Attractiveness Dualism: A Blessing or A Curse?


        We live in a world where something that looks appealing is highly valued. Maintaining a decent appearance seems to be conventional wisdom which holds true in every aspect, most notably in the way others might perceive us to be, whether it is in an informal or formal setting. While appearance is the first or foremost thing that we see when we meet someone, it inadvertently contributes to the level of respect based on our judgment towards others in the first place. This kind of moral judgment plays a crucial role in either how we treat someone or how someone will treat us. Although appearance alone doesn't represent the overall attributes of someone, at first glance, it can possibly leave a lasting impression, especially in the social domain. The significance of look that someone possesses might entail different sides of the same coin as there has been a thought-provoking discussion in regard to attractiveness along with its perks, its driving force, and not to mention its possible price that one has to pay.

        In general, media portrayal of body features (typically of the face) also significantly influences the perception towards the conventional beauty standard. Consequently, more and more individuals put a great deal of effort simply to achieve the beauty bar that has been set by those media. It is worth noting that the media depicts such beauty standards by enhancing and exaggerating some features by adding exposure to light or adjusting the angle.

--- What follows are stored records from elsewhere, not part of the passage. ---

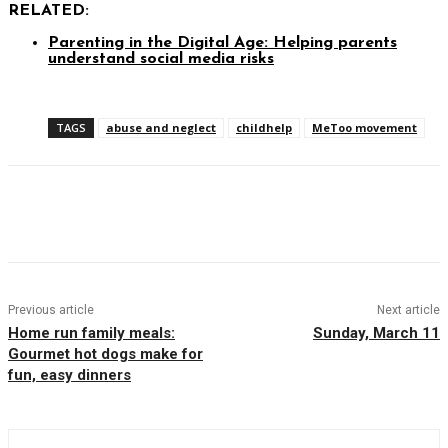
RELATED:
Parenting in the Digital Age: Helping parents
understand social media risks
TAGS
abuse and neglect
childhelp
MeToo movement
Facebook
Twitter
Pinterest
WhatsAp
Previous article
Next article
Home run family meals:
Sunday, March 11
Gourmet hot dogs make for
fun, easy dinners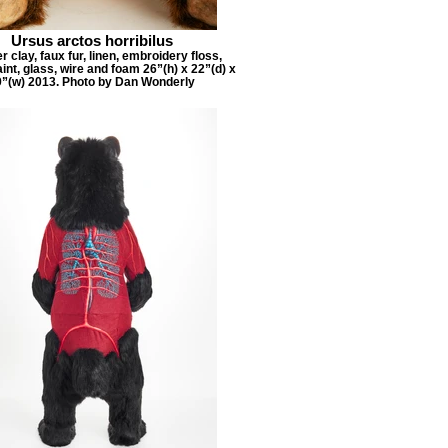
Ursus arctos horribilus
 clay, faux fur, linen, embroidery floss,
aint, glass, wire and foam 26”(h) x 22”(d) x
9”(w) 2013. Photo by Dan Wonderly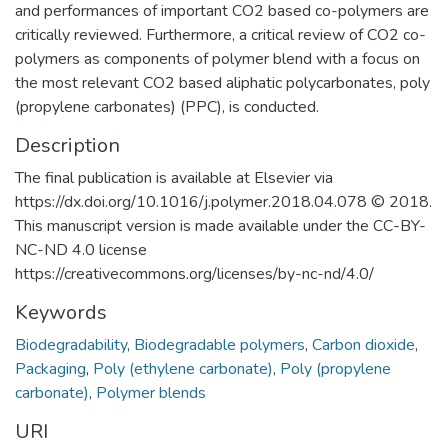
and performances of important CO2 based co-polymers are
critically reviewed. Furthermore, a critical review of CO2 co-
polymers as components of polymer blend with a focus on
the most relevant CO2 based aliphatic polycarbonates, poly
(propylene carbonates) (PPC), is conducted.
Description
The final publication is available at Elsevier via
https://dx.doi.org/10.1016/j.polymer.2018.04.078 © 2018.
This manuscript version is made available under the CC-BY-
NC-ND 4.0 license
https://creativecommons.org/licenses/by-nc-nd/4.0/
Keywords
Biodegradability
,
Biodegradable polymers
,
Carbon dioxide
,
Packaging
,
Poly (ethylene carbonate)
,
Poly (propylene
carbonate)
,
Polymer blends
URI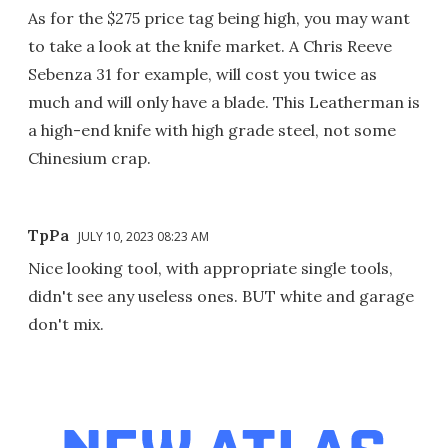
As for the $275 price tag being high, you may want
to take a look at the knife market. A Chris Reeve
Sebenza 31 for example, will cost you twice as
much and will only have a blade. This Leatherman is
a high-end knife with high grade steel, not some
Chinesium crap.
TpPa
JULY 10, 2023 08:23 AM
Nice looking tool, with appropriate single tools,
didn't see any useless ones. BUT white and garage
don't mix.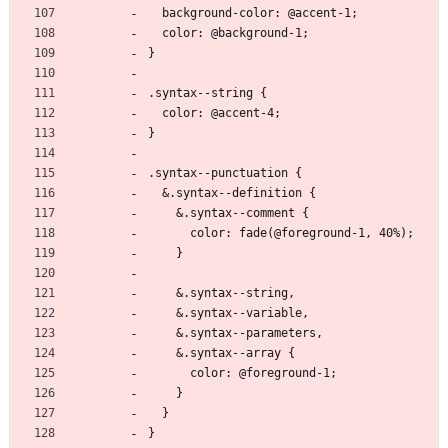
  background-color: @accent-1;
  color: @background-1;
}
.syntax--string {
  color: @accent-4;
}
.syntax--punctuation {
  &.syntax--definition {
    &.syntax--comment {
      color: fade(@foreground-1, 40%);
    }
    &.syntax--string,
    &.syntax--variable,
    &.syntax--parameters,
    &.syntax--array {
      color: @foreground-1;
    }
  }
}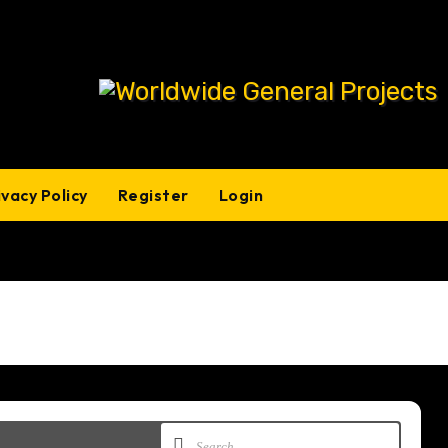
ivacy Policy
Register
Login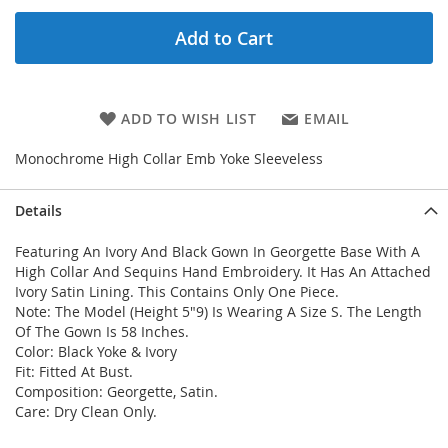
Add to Cart
ADD TO WISH LIST
EMAIL
Monochrome High Collar Emb Yoke Sleeveless
Details
Featuring An Ivory And Black Gown In Georgette Base With A
High Collar And Sequins Hand Embroidery. It Has An Attached
Ivory Satin Lining. This Contains Only One Piece.
Note: The Model (Height 5"9) Is Wearing A Size S. The Length
Of The Gown Is 58 Inches.
Color: Black Yoke & Ivory
Fit: Fitted At Bust.
Composition: Georgette, Satin.
Care: Dry Clean Only.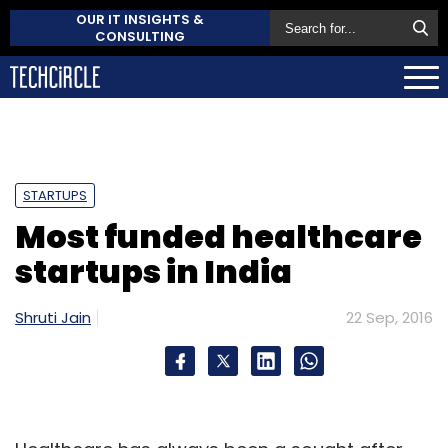
OUR IT INSIGHTS &
CONSULTING
STARTUPS
Most funded healthcare
startups in India
Shruti Jain
22 Sep, 2016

It is unironically common for people who keep pursuing ideal beauty standards merely for obtaining a validation over their physical features yet they are not aware that it can be very detrimental for them once they fail to meet the expected level. It may lead them to have low self-esteem and body dissatisfaction, thus making them feel overly insecure about their condition.

        Furthermore, the quality of being attractive is often associated with social commodities since it bears values and worths. All the values come down to the assumption which considers any other aspects within attractive people other than their appearances. For example, people may judge a good-looking individual has a good personality and intellectuality even if they assume it by appearance alone! Though it sounds biased, they generally only judge a book by its cover, such a bitter truth. In fact, that stereotype can be attributed to the so-called "Halo Effect". It basically refers to the idea of placing something over a series of something as the main features that govern the rest under it. Hence, the example above shares the same standpoint with this effect just because of one most noticeable thing, that is, physical features.

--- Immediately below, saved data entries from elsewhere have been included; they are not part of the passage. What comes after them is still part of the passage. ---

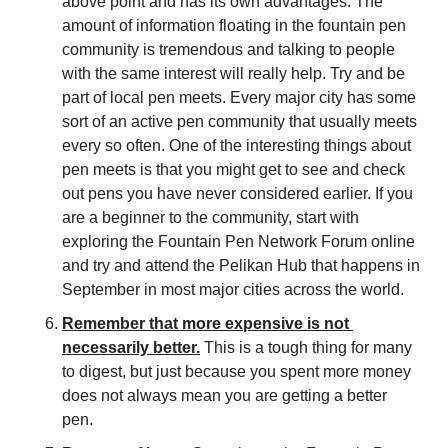
above point and has its own advantages. The 
amount of information floating in the fountain pen 
community is tremendous and talking to people 
with the same interest will really help. Try and be 
part of local pen meets. Every major city has some 
sort of an active pen community that usually meets 
every so often. One of the interesting things about 
pen meets is that you might get to see and check 
out pens you have never considered earlier. If you 
are a beginner to the community, start with 
exploring the Fountain Pen Network Forum online 
and try and attend the Pelikan Hub that happens in 
September in most major cities across the world.
Remember that more expensive is not 
necessarily better.
 This is a tough thing for many 
to digest, but just because you spent more money 
does not always mean you are getting a better 
pen.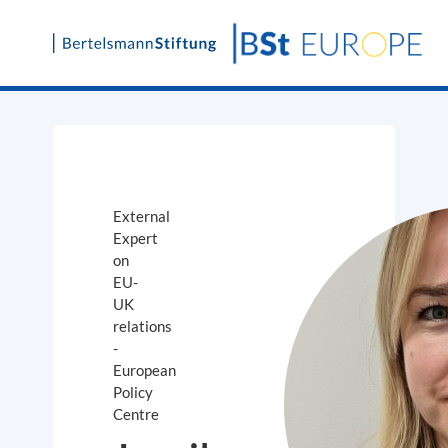
Skip
to
content
External
Expert
on
EU-
UK
relations
-
European
Policy
Centre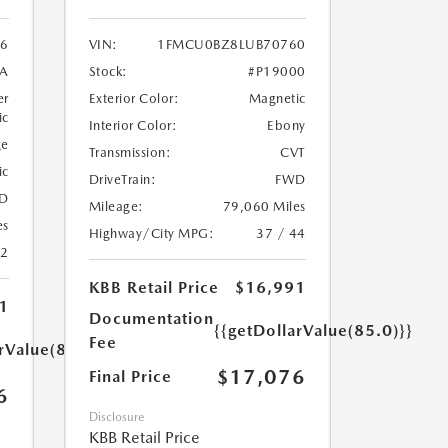
6
VIN:
1FMCU0BZ8LUB70760
A
Stock:
#P19000
er
Exterior Color:
Magnetic
ic
Interior Color:
Ebony
ge
Transmission:
CVT
ic
DriveTrain:
FWD
D
Mileage:
79,060 Miles
es
Highway/City MPG:
37 / 44
22
KBB Retail Price
$16,991
1
Documentation
{{getDollarValue(85.0)}}
Fee
rValue(85.0)}}
$17,076
Final Price
6
Disclosure
KBB Retail Price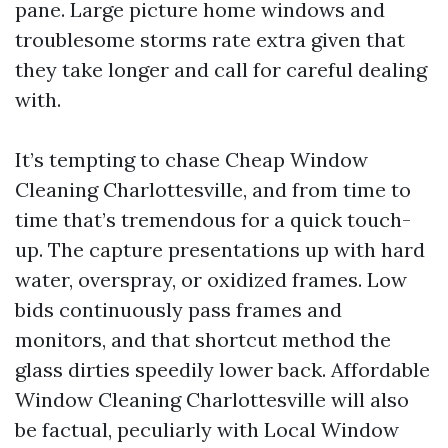
pane. Large picture home windows and
troublesome storms rate extra given that
they take longer and call for careful dealing
with.
It’s tempting to chase Cheap Window
Cleaning Charlottesville, and from time to
time that’s tremendous for a quick touch-
up. The capture presentations up with hard
water, overspray, or oxidized frames. Low
bids continuously pass frames and
monitors, and that shortcut method the
glass dirties speedily lower back. Affordable
Window Cleaning Charlottesville will also
be factual, peculiarly with Local Window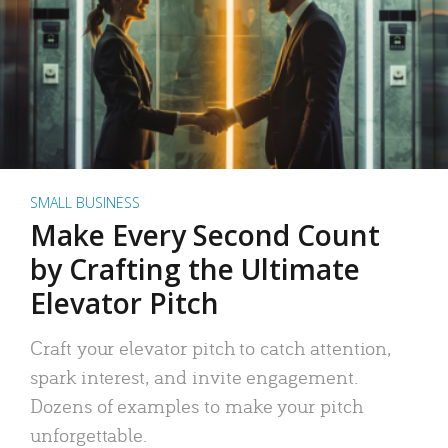
SMALL BUSINESS
Make Every Second Count
by Crafting the Ultimate
Elevator Pitch
Craft your elevator pitch to catch attention,
spark interest, and invite engagement.
Dozens of examples to make your pitch
unforgettable.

        As the title suggests, is it really a blessing of being gorgeous? Or else, is it a plain curse? Well, let's have a look at both advantages and disadvantages below. Being attractive arguably grants a couple of perks. Apart from the quality that is tied to attractiveness, someone who is good physically may experience "special" treatment from their surroundings. People tend to respect attractive people due to their charming persona. Not only does society glorify it but also its forms of expression through music. You can find anywhere on the internet about music videos that depict beauty standards whose images are flooded youthful faces and ideal bodies. In addition, attractiveness may be benefited from a higher level of confidence in social interactions mainly because of self-image which intertwines with positive interpersonal connections. Being attractive allows someone to easily get along or even strike up a conversation with others straightforwardly. Those perks are absolutely desirable for everyone, but at what cost?

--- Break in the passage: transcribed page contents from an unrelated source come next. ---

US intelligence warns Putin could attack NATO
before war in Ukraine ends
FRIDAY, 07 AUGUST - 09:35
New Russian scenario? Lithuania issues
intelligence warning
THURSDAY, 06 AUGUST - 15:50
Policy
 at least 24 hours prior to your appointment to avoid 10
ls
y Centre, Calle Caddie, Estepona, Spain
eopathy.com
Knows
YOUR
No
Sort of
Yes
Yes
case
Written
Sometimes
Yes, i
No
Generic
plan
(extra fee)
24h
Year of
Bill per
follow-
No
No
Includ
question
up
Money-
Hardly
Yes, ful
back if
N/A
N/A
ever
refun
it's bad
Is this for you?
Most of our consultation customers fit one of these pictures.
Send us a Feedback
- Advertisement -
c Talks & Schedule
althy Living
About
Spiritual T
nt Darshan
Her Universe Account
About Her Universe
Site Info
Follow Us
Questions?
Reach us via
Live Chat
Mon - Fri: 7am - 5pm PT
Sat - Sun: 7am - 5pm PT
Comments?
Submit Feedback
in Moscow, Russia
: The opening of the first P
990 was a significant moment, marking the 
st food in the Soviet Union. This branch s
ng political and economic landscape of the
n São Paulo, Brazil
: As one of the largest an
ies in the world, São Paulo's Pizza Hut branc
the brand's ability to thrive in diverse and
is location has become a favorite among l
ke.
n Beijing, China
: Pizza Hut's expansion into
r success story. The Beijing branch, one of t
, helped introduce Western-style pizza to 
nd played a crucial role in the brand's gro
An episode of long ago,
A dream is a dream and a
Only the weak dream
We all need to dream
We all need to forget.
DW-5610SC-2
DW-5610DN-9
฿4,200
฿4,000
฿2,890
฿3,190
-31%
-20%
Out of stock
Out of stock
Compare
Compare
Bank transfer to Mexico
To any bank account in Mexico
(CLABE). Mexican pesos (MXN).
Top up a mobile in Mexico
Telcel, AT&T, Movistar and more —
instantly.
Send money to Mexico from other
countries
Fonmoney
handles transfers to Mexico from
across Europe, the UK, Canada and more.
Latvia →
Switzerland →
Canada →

        There are some drawbacks linked to attractiveness indeed. Physically attractive people are likely to develop a sense of entitlement. They may think that they deserve all the fame and special treatment even though they owe nothing to life. They act as if they can draw everyone's attention, even by doing a simple thing like sitting or walking, while it's not necessarily true. They just can't get over themselves. Another bad case is that there must be someone who is jealous or envious of them due to their physical features. It can hinder good relationships with others as others might perceive attractive people as a threat. Ones who hold a grudge against good-looking people can't afford competing, thus possessing low self-worth. The least they can do is cut off a good-looking person completely.

        After all, we should keep in mind that beauty is in the eye of the beholder. The quality of being attractive can't be judged objectively since every person may have a different outlook towards it. It's neither a blessing nor a curse; it's just a matter of subjectivity that lies within a human's set of assumptions. I suggest that you just have to be authentic and be yourself. Don't let the external force get you down or discourage you since we are all unique in our own way. Other expectations about you will only take you so far; however, what does matter is your own value that you hold in your life. Our self-worth can't be defined by others; it is us as the ones who wholeheartedly understand it.